Extracted information =>
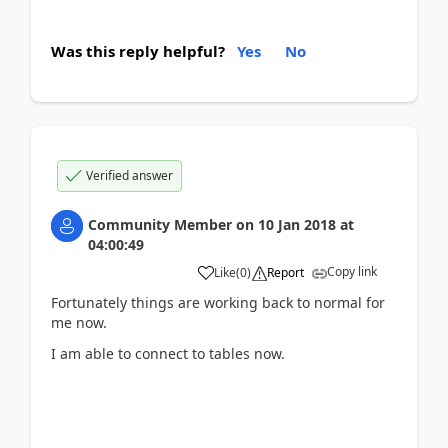
Was this reply helpful?
Yes
No
Verified answer
Community Member
on
10 Jan 2018
at
04:00:49
Copy link
Like
(
0
)
Report
Fortunately things are working back to normal for
me now.
I am able to connect to tables now.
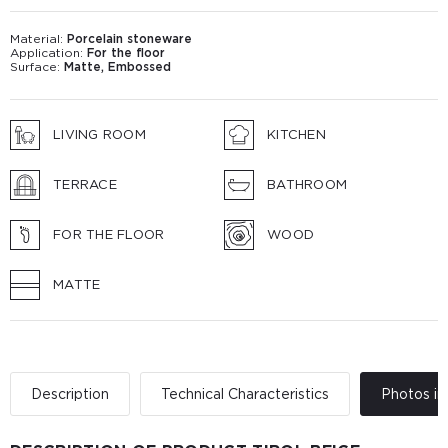
Material:
Porcelain stoneware
Application:
For the floor
Surface:
Matte, Embossed
LIVING ROOM
KITCHEN
TERRACE
BATHROOM
FOR THE FLOOR
WOOD
MATTE
Description
Technical Characteristics
Photos in 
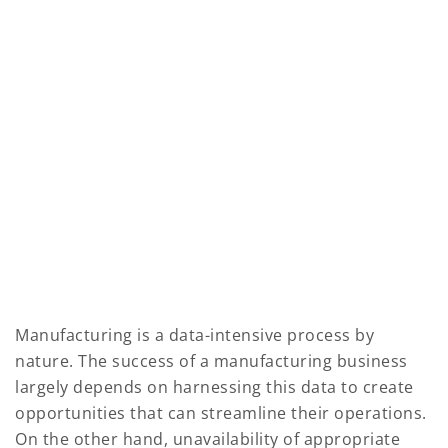
Manufacturing is a data-intensive process by
nature. The success of a manufacturing business
largely depends on harnessing this data to create
opportunities that can streamline their operations.
On the other hand, unavailability of appropriate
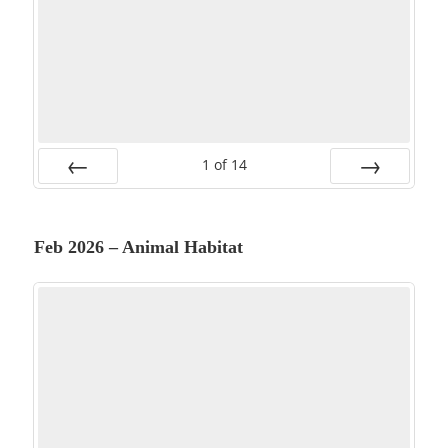
1
of
14
PREV
NEXT
Feb 2026 – Animal Habitat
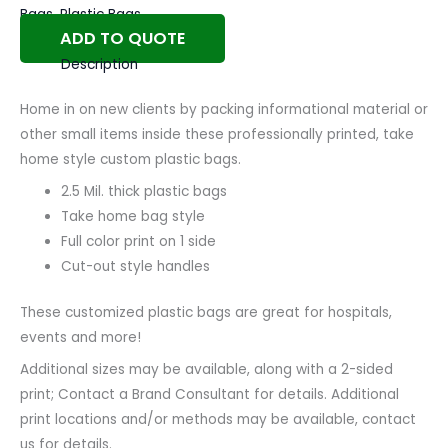
Bags
,
Plastic Bags
ADD TO QUOTE
Description
Home in on new clients by packing informational material or
other small items inside these professionally printed, take
home style custom plastic bags.
2.5 Mil. thick plastic bags
Take home bag style
Full color print on 1 side
Cut-out style handles
These customized plastic bags are great for hospitals,
events and more!
Additional sizes may be available, along with a 2-sided
print; Contact a Brand Consultant for details. Additional
print locations and/or methods may be available, contact
us for details.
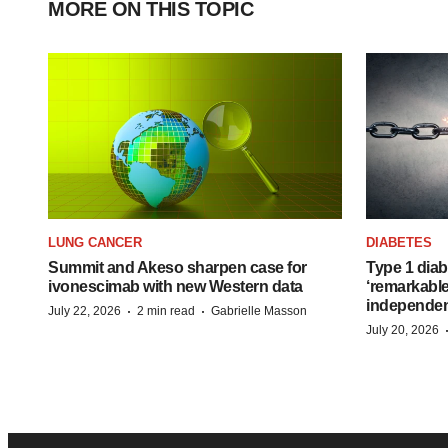
MORE ON THIS TOPIC
LUNG CANCER
DIABETES
Summit and Akeso sharpen case for
Type 1 diab
ivonescimab with new Western data
‘remarkable
independe
·
·
July 22, 2026
2 min read
Gabrielle Masson
July 20, 2026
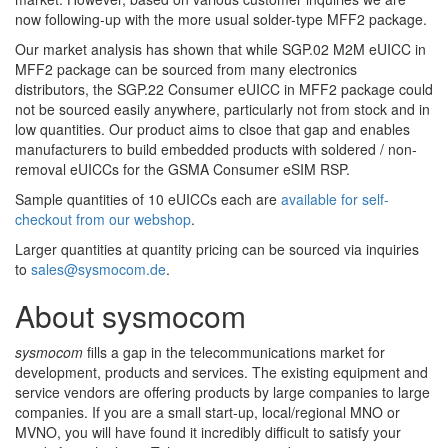
now following-up with the more usual solder-type MFF2 package.
Our market analysis has shown that while SGP.02 M2M eUICC in
MFF2 package can be sourced from many electronics
distributors, the SGP.22 Consumer eUICC in MFF2 package could
not be sourced easily anywhere, particularly not from stock and in
low quantities. Our product aims to clsoe that gap and enables
manufacturers to build embedded products with soldered / non-
removal eUICCs for the GSMA Consumer eSIM RSP.
Sample quantities of 10 eUICCs each are
available for self-
checkout from our webshop
.
Larger quantities at quantity pricing can be sourced via inquiries
to
sales@sysmocom.de
.
About sysmocom
sysmocom
fills a gap in the telecommunications market for
development, products and services. The existing equipment and
service vendors are offering products by large companies to large
companies. If you are a small start-up, local/regional MNO or
MVNO, you will have found it incredibly difficult to satisfy your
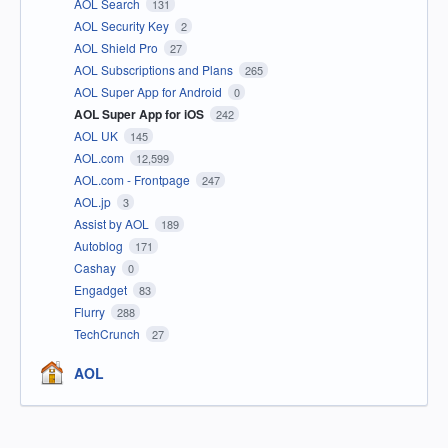
AOL Search
131
AOL Security Key
2
AOL Shield Pro
27
AOL Subscriptions and Plans
265
AOL Super App for Android
0
AOL Super App for iOS
242
AOL UK
145
AOL.com
12,599
AOL.com - Frontpage
247
AOL.jp
3
Assist by AOL
189
Autoblog
171
Cashay
0
Engadget
83
Flurry
288
TechCrunch
27
AOL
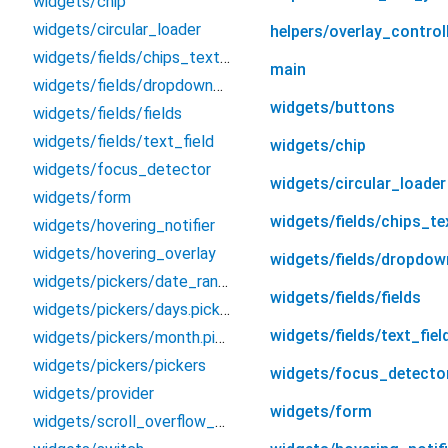
widgets/chip
widgets/circular_loader
helpers/overlay_control
widgets/fields/chips_text_field
main
widgets/fields/dropdown_field
widgets/buttons
widgets/fields/fields
widgets/fields/text_field
widgets/chip
widgets/focus_detector
widgets/circular_loader
widgets/form
widgets/fields/chips_te
widgets/hovering_notifier
widgets/hovering_overlay
widgets/fields/dropdow
widgets/pickers/date_range_filter
widgets/fields/fields
widgets/pickers/days.picker
widgets/fields/text_fiel
widgets/pickers/month.picker
widgets/pickers/pickers
widgets/focus_detecto
widgets/provider
widgets/form
widgets/scroll_overflow_builder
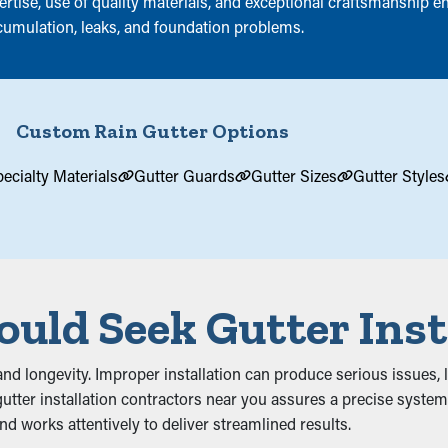
tise, use of quality materials, and exceptional craftsmanship ens
cumulation, leaks, and foundation problems.
Custom Rain Gutter Options
ecialty Materials
Gutter Guards
Gutter Sizes
Gutter Styles
uld Seek Gutter Inst
ty and longevity. Improper installation can produce serious issues
tter installation contractors near you assures a precise system 
and works attentively to deliver streamlined results.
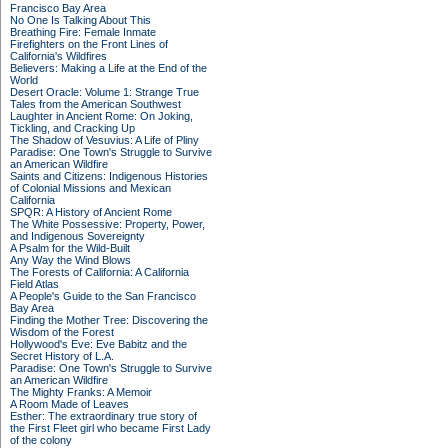
Francisco Bay Area
No One Is Talking About This
Breathing Fire: Female Inmate
Firefighters on the Front Lines of
California's Wildfires
Believers: Making a Life at the End of the
World
Desert Oracle: Volume 1: Strange True
Tales from the American Southwest
Laughter in Ancient Rome: On Joking,
Tickling, and Cracking Up
The Shadow of Vesuvius: A Life of Pliny
Paradise: One Town's Struggle to Survive
an American Wildfire
Saints and Citizens: Indigenous Histories
of Colonial Missions and Mexican
California
SPQR: A History of Ancient Rome
The White Possessive: Property, Power,
and Indigenous Sovereignty
A Psalm for the Wild-Built
Any Way the Wind Blows
The Forests of California: A California
Field Atlas
A People's Guide to the San Francisco
Bay Area
Finding the Mother Tree: Discovering the
Wisdom of the Forest
Hollywood's Eve: Eve Babitz and the
Secret History of L.A.
Paradise: One Town's Struggle to Survive
an American Wildfire
The Mighty Franks: A Memoir
A Room Made of Leaves
Esther: The extraordinary true story of
the First Fleet girl who became First Lady
of the colony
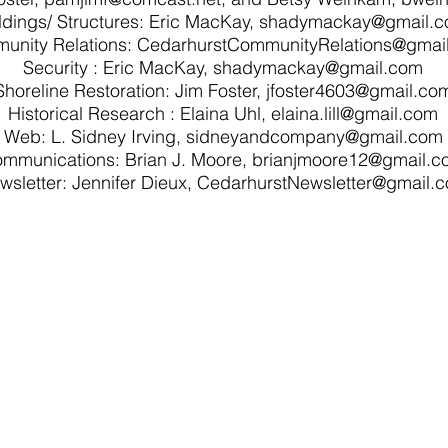
ldings/ Structures: Eric MacKay,
shadymackay@gmail.
unity Relations: CedarhurstCommunityRelations@gmai
Security : Eric MacKay, shadymackay@gmail.com
Shoreline Restoration: Jim Foster,
jfoster4603@gmail.co
Historical Research : Elaina Uhl, elaina.lill@gmail.com
Web: L. Sidney Irving,
sidneyandcompany@gmail.com
mmunications: Brian J. Moore,
brianjmoore12@gmail.c
wsletter: Jennifer Dieux,
CedarhurstNewsletter@gmail.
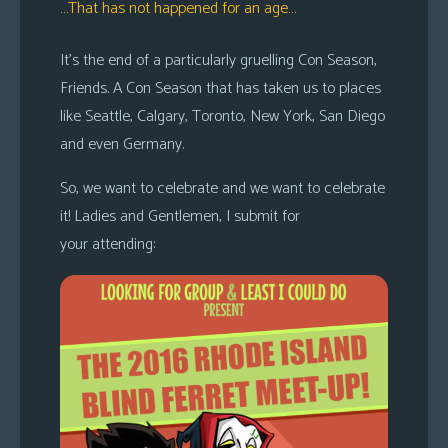
…That has not happened for an age…
It’s the end of a particularly gruelling Con Season,
Friends. A Con Season that has taken us to places
like Seattle, Calgary, Toronto, New York, San Diego
and even Germany.
So, we want to celebrate and we want to celebrate
it! Ladies and Gentlemen, I submit for
your attending:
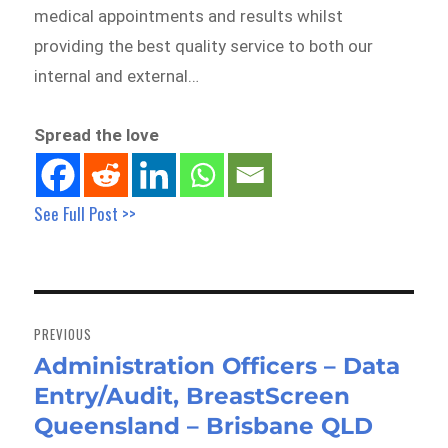
medical appointments and results whilst
providing the best quality service to both our
internal and external…
Spread the love
See Full Post >>
Post
navigation
PREVIOUS
Administration Officers – Data
Previous
Entry/Audit, BreastScreen
post:
Queensland – Brisbane QLD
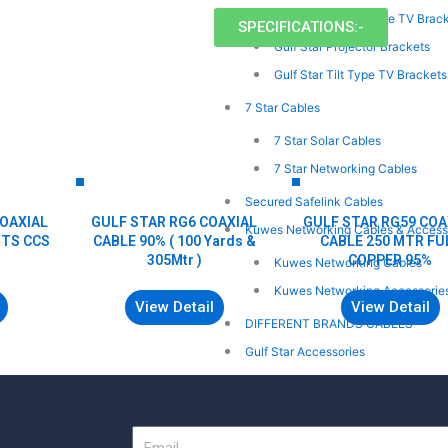
Gulf Star Swivel Type TV Brac
SPECIFICATIONS:-
Gulf Star Projector Brackets
Gulf Star Tilt Type TV Brackets
7 Star Cables
7 Star Solar Cables
7 Star Networking Cables
Secured Safelink Cables
COAXIAL
GULF STAR RG6 COAXIAL
GULF STAR RG59 COA
Kuwes Networking Cables & Access
MTS CCS
CABLE 90% ( 100 Yards &
CABLE 250 MTR FU
305Mtr )
COPPER 95%
Kuwes Networking Cables
Kuwes Networking Accessorie
View Detail
View Detail
DIFFERENT BRANDS CABLES
Gulf Star Accessories
ONLINE ENQUIRY
CONTACT
Email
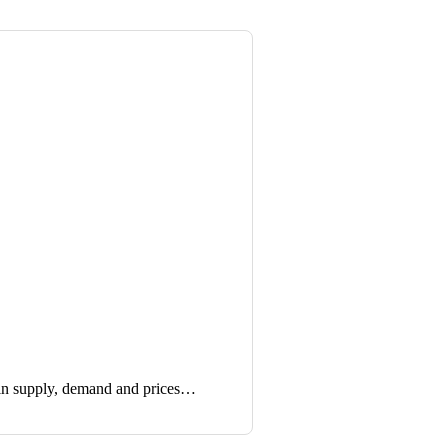
in supply, demand and prices…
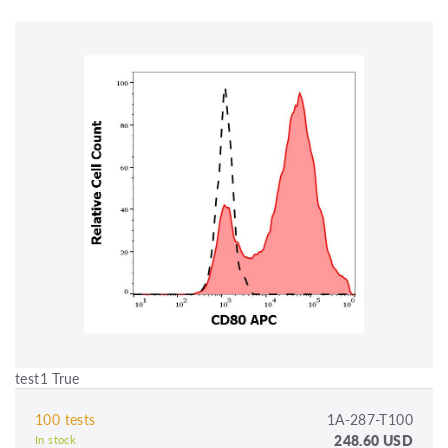
test1 True
100 tests
1A-287-T100
248.60 USD
In stock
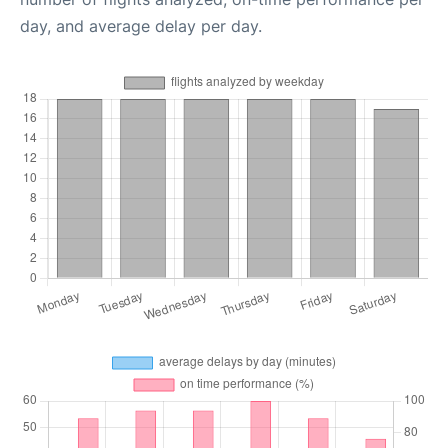
day, and average delay per day.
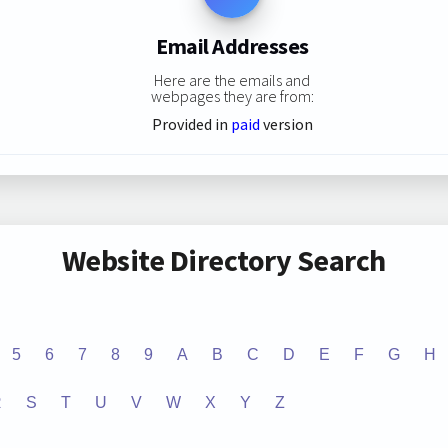
Email Addresses
Here are the emails and
webpages they are from:
Provided in
paid
version
Website Directory Search
5
6
7
8
9
A
B
C
D
E
F
G
H
R
S
T
U
V
W
X
Y
Z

Task objective => Looking at the data above, write out exactly the lines that start at the one containing "California's Wildfires" and end at the one containing "Finding the Mother Tree: Discovering the"; include both and nothing beyond.

Response to this task =>
California's Wildfires
Believers: Making a Life at the End of the
World
Desert Oracle: Volume 1: Strange True
Tales from the American Southwest
Laughter in Ancient Rome: On Joking,
Tickling, and Cracking Up
The Shadow of Vesuvius: A Life of Pliny
Paradise: One Town's Struggle to Survive
an American Wildfire
Saints and Citizens: Indigenous Histories
of Colonial Missions and Mexican
California
SPQR: A History of Ancient Rome
The White Possessive: Property, Power,
and Indigenous Sovereignty
A Psalm for the Wild-Built
Any Way the Wind Blows
The Forests of California: A California
Field Atlas
A People's Guide to the San Francisco
Bay Area
Finding the Mother Tree: Discovering the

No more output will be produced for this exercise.